Sunday afternoon at Madison Square Garden the Rangers maintained their home-ice advantage over the Philadelphia Flyers with a 4-2 victory in a pivotal Game Five of the Metropolitan Division Semifinals, and now, leading the series three-games-to-two, the Blueshirts can advance to the second round with a win Tuesday night down in Philly where Game Six will be played at the Wells Fargo Center.
"It's as simple as we want to win that game, we can't let the foot off the gas," Marc Staal said of trying to finish the Flyers off Tuesday while looking to avoid a Game Seven Wednesday night at The Garden. "We have to go in there and win a game.

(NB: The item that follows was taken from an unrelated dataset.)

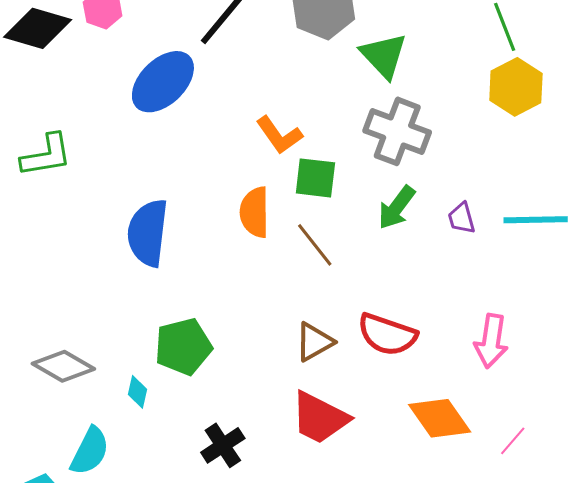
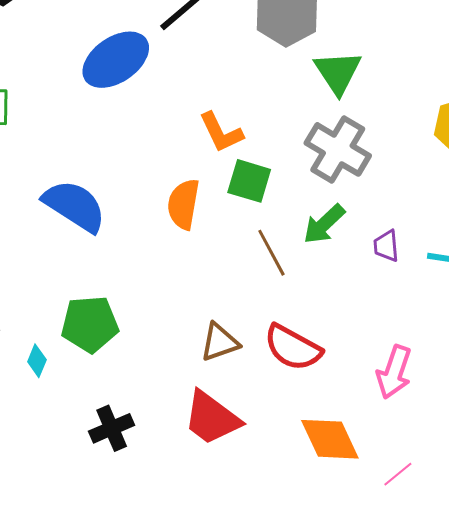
blue semicircle: (148, 233) -> (75, 206), turned 106
brown line: (315, 245) -> (271, 253), moved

We want to get it done in their building and we have to have the killer instinct to get in there and try and get a win."
Where Flyers goalie Steve Mason bedeviled New York with 37 saves on 38 shots in Philly's Game Four 2-1 win on Friday night, the Rangers were able to beat him more often on far fewer shots in Game Five Sunday. The Rangers held a 1-0 lead after one period of play despite recording only six shots on goal. By time they had registered 12 shots on goal, the Rangers held a 3-0 lead in the second period and could have had another goal if not for a terribly quick whistle by the referee at 2:14 of the second which wiped out a Marty St. Louis goal when Mason not once had the puck covered in his crease.
St. Louis did his part, though, Sunday assisting on Staal's game-opening goal 11:53 into a sleepy first period for both teams, and playing with jump throughout. St. Louis, who leads the Rangers with six points through the first five games of this series, had a pair of gorgeous opportunities to score in the third period built on sensational one-on-one moves to the net by the ageless winger. He finished the game with a team-high four shots on goal, as 15 of the Blueshirts' 18 skaters recorded at least one shot on Mason, who stopped 18 of 21 overall before a late empty netter for New York.
"I think we are pleased with the result today," noted St. Louis. "We did a lot of good things. As you go through a series, you have to keep elevating your game because the other side will. I thought today we did that, and we got rewarded for that."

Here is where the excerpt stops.